Reputation: 37
I have to parse a given XML File that looks like this:
<country id='cid-cia-Ashmore-and-Cartier-Islands'
continent='Asia'
name='Ashmore and Cartier Islands'
datacode='AT'
total_area='5'
government='territory of Australia administered by the Australian Ministry for the Environment'>
<coasts>Indian Ocean</coasts>
</country>
<country id='cid-cia-Azerbaijan'
continent='Asia'
name='Azerbaijan'
datacode='AJ'
total_area='86600'
population='7676953'
population_growth='0.78'
infant_mortality='74.5'
inflation='85'
gdp_total='11500'
indep_date='30 08 1991'
government='republic'
capital='Baku'>
<ethnicgroups name='Russian'>2.5</ethnicgroups>
<ethnicgroups name='Armenian'>2.3</ethnicgroups>
<ethnicgroups name='Azeri'>90</ethnicgroups>
<ethnicgroups name='Dagestani Peoples'>3.2</ethnicgroups>
<religions name='Muslim'>93.4</religions>
<religions name='Armenian Orthodox'>2.3</religions>
<religions name='Russian Orthodox'>2.5</religions>
<languages name='Russian'>3</languages>
<languages name='Armenian'>2</languages>
<languages name='Azeri'>89</languages>
<borders country='cid-cia-Armenia'>787</borders>
<borders country='cid-cia-Georgia'>322</borders>
<borders country='cid-cia-Iran'>611</borders>
<borders country='cid-cia-Russia'>284</borders>
<borders country='cid-cia-Turkey'>9</borders>
<coasts>Caspian Sea</coasts>
</country>
<country id='cid-cia-Bahrain'
continent='Asia'
name='Bahrain'
datacode='BA'
total_area='620'
population='590042'
population_growth='2.27'
infant_mortality='17.1'
inflation='3'
gdp_total='7300'
indep_date='15 08 1971'
government='traditional monarchy'
capital='Manama'>
<ethnicgroups name='Arab'>10</ethnicgroups>
<ethnicgroups name='Asian'>13</ethnicgroups>
<ethnicgroups name='Bahraini'>63</ethnicgroups>
<ethnicgroups name='Iranian'>8</ethnicgroups>
<religions name='Sunni Muslim'>25</religions>
<religions name='Shia Muslim'>75</religions>
<coasts>Persian Gulf</coasts>
</country>
I have to parse this with XML to grab the name
and inflation
value ONLY if there is an inflation value associated with a given Country.
I have this Rubular setup here: http://rubular.com/r/L7pbX2mm1J with my progress.
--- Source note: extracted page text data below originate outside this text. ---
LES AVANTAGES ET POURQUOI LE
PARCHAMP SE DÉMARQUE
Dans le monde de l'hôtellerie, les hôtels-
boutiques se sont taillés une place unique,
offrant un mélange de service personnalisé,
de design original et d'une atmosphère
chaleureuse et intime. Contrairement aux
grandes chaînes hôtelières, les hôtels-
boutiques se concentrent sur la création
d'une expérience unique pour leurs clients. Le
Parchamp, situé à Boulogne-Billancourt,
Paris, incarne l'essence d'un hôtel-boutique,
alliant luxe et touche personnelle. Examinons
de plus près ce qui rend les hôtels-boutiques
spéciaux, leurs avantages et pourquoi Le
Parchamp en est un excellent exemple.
I have it returning back two matches which is fine, but if you look closely at the 1st match, the country is Ashmore and Cartier Islands and then look at the XML for that Country and there is no inflation - the regex just keeps going down until it finds an inflation value, then it closes it.
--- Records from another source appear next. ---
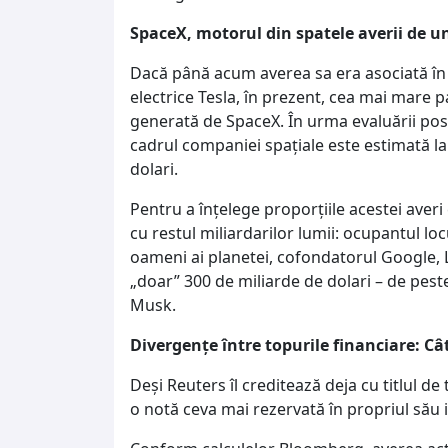
SpaceX, motorul din spatele averii de un
Dacă până acum averea sa era asociată în
electrice Tesla, în prezent, cea mai mare p
generată de SpaceX. În urma evaluării pos
cadrul companiei spațiale este estimată la
dolari.
Pentru a înțelege proporțiile acestei aver
cu restul miliardarilor lumii: ocupantul loc
oameni ai planetei, cofondatorul Google, L
„doar” 300 de miliarde de dolari – de peste
Musk.
Divergențe între topurile financiare: Câ
Deși Reuters îl creditează deja cu titlul d
o notă ceva mai rezervată în propriul său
I'm wondering if there is a way I can have some sort of conditional operation that checks if there is an inflation key at all, and if so, grab the name value and inflation value...
Thanks in advance!
Upvotes: 0
Views: 130
Reputation: 89566
You can indeed use Nokogiri, an example:
require 'nokogiri'
require 'open-uri'
doc = Nokogiri::XML(open('./country.xml'))
doc.xpath('//country[@inflation]/@name|//country/@inflation').each do |res|
puts res
end
if you "need" to use a regex, this one should do the job:
<country [^>]*? name='(?<name>[^']+)'[^>]*? inflation='(?<inflation>[^']+)'
Upvotes: 2